Great article, and I appreciate the lack of jargon. As a 20 something I'm certainly aware of internet culture, but you give a kind of birds eye view of what's been going on the past few years that helps all the random viral phenomena collectively make sense.

Also, I had no idea I could make my own memes. I know my continued use of lower case belies the sentiment but: I'm excited.

April 20 | Unregistered CommenterJason Reeves

I'm sorry but I think trying to use internet memes to market anything is a pretty terrible idea. When the motivation behind the applied meme is more than just to make a joke and is used to promote a band or brand, it makes it less fun. To chose a large scale example, it's why the flashmobbing craze of mobile clubbing disappeared when T-Mobile employed the concept - they made it uncool.
Now I know that your band is of course not as bad as some corporate entity and "the man," but using memes for personal gain is playing with fire. They are things your fans should make for you if they want to, but you shouldn't make them yourself for yourselves because that's uncool and being uncool is one of the worst things that a band can be perceived as. You're right that they appeal to a niche audience, but often that audience is hard to please. People on the internet can be cruel and unusual.
Take for example 4chan where a lot of internet memes and viral videos gain footing, the slogan of Anonymous is "We are Anonymous, we do not forgive, we do not forget." The only way I could perceive this working without it seeming so very contrived and shallow is that it is well acknowledged that the band members are /b/tards and are very involved in the internet and its culture already. You're kinda playing with fire here otherwise.

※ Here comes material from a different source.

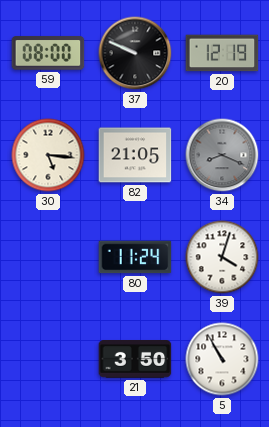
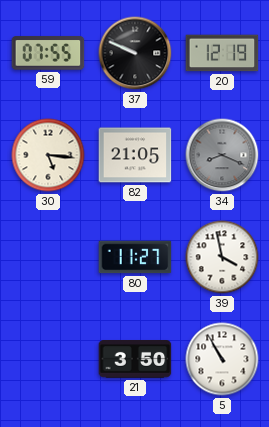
59: 08:00 -> 07:55
80: 11:24 -> 11:27
39: 4:03 -> 3:58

April 21 | Unregistered CommenterJonny Dark


Love these creative ideas. So many ways for bands to show their own personality and have fun doing it. Looking forward to adding them to the repertoire.


Music Powered Strategies

April 21 | Unregistered CommenterGreg Brent

I am a reggae artist from Miami beach Florida.

Johnny -

Everything depends on your band and your target audience. I'd have to disagree with you that "but often that [niche] audience is hard to please." I believe that the niche audience is the easiest to please because they are so defined in their interests and those interests involve/revolve around the band and it's culture. I would say that the most difficult audience to please would be the general one.

Internet Memes aren't contrived corporate campaigns. They're intended to be fun, ironic, and to amuse people. In this day in age, it's worthwhile to try out things and take a few risks. This isn't Anonymous/4Chan, those folks are referring to invasions of privacy/freedom, not attempting some humorous ways to talk about a band.

Now if the band's vibe or presence is a very serious one, then of course the ideal wouldn't be a match for them. But in the age of Web 2.0 where the artist-fan relationship is pretty transparent, i think fans actually appreciate some these kinds of things. After I launched a few in my band and shared on Facebook, it spurred many of our fans top create their own and share - in fact, it quickly became the most popular folder on our Facebook profile with the highest levels of engagement.

May 14 | Registered CommenterSimon Tam

Nice post. Thanks for the tips. The tips you have listed especially infographics and trending videos are going viral in the internet now. It will be really helpful for small bands who are trying to become famous and to keep touch with their fans.